Now consider how the Obama plan would affect the taxes paid by such an entrepreneur with a taxable profit from his business of $500,000. Under current law, he would pay $27,148 in Social Security and Medicare taxes, plus $142,969 in personal income taxes, for a total of $170,117. If the taxpayer did not change his behavior at all, under the Obama plan he would face a $31,000 Social Security tax hike and a $11,494 hike in his personal taxes–or a 25% tax hike. But, if the taxpayer responds as the economic models predict, his taxable profit would drop to $444,000. His Social Security and Medicare tax bill would still soar to $51,580. But his income taxes, even with a higher tax rate, would drop to $132,882 for a total of $184,462.

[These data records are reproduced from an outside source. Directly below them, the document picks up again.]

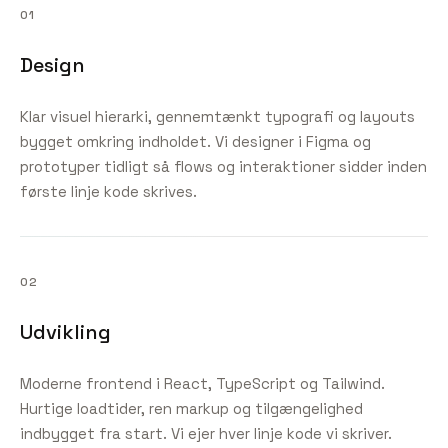
0
1
Design
Klar visuel hierarki, gennemtænkt typografi og layouts
bygget omkring indholdet. Vi designer i Figma og
prototyper tidligt så flows og interaktioner sidder inden
første linje kode skrives.
0
2
Udvikling
Moderne frontend i React, TypeScript og Tailwind.
Hurtige loadtider, ren markup og tilgængelighed
indbygget fra start. Vi ejer hver linje kode vi skriver.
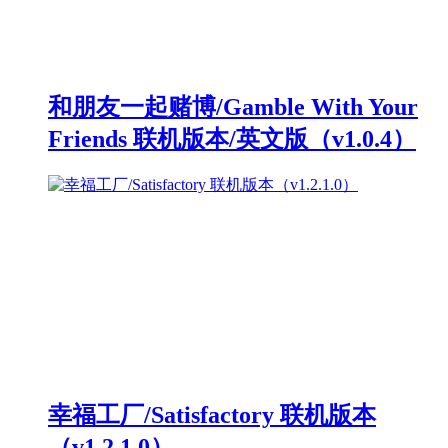
和朋友一起赌博/Gamble With Your
Friends 联机版本/英文版（v1.0.4）
幸福工厂/Satisfactory 联机版本
（v1.2.1.0）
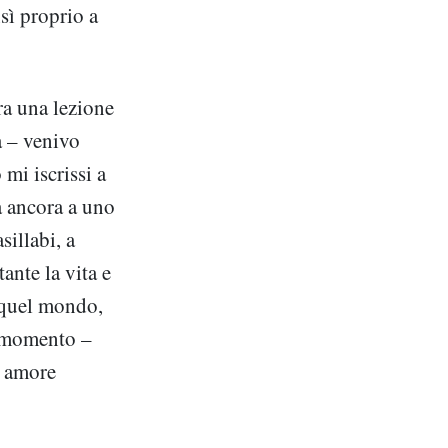
nsì proprio a
ra una lezione
sa – venivo
mi iscrissi a
a ancora a uno
sillabi, a
ante la vita e
a quel mondo,
i momento –
è amore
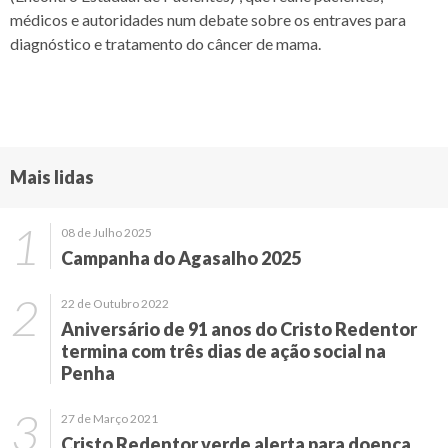
médicos e autoridades num debate sobre os entraves para
diagnóstico e tratamento do câncer de mama.
Mais lidas
08 de Julho 2025
Campanha do Agasalho 2025
22 de Outubro 2022
Aniversário de 91 anos do Cristo Redentor
termina com três dias de ação social na
Penha
27 de Março 2021
Cristo Redentor verde alerta para doença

In other words, Sen. Obama is planning on a combined series of tax hikes to produce $42,000 in tax revenue, but consensus economic modeling suggests the government’s net take would rise only $14,000.
We should also keep in mind that the economic well-being of the country is not measured by how much taxes the government can collect, or even the size of the deficit. Rather, it is measured by the country’s productive capacity. Our theoretical entrepreneur’s 11.2% decline in taxable income reflects both less effort on his part and a less efficient use of his income in order to avoid confiscatory tax rates. Or, to put it directly, Sen. Obama’s plan would reduce an entrepreneur’s after-tax profits by $70,000–$56,000 in lost profits and $14,000 more in taxes–just to produce a net revenue gain to the government of $14,000.

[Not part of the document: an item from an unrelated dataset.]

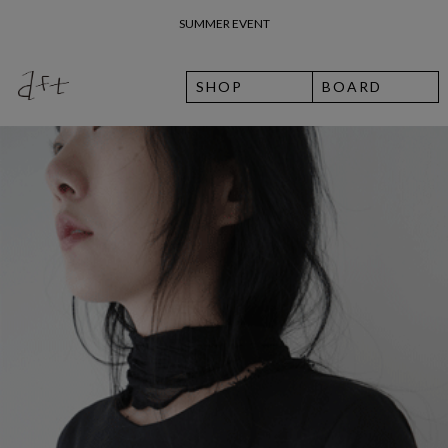
26 여름 휴가 안내
SHOP
BOARD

It is shocking to think that we have a presidential candidate who would make the private sector $5 poorer in order to make the government $1 richer. More likely, given the calculated political design of the proposal, no one in the Obama campaign told the candidate about the economic, ethical or historical consequences of his suggestion.
This indicates that what is really on offer is not some postpartisan approach to politics, but a Democratic candidate far to the left of Bill Clinton.
Lawrence B. Lindsey is a visiting scholar at AEI.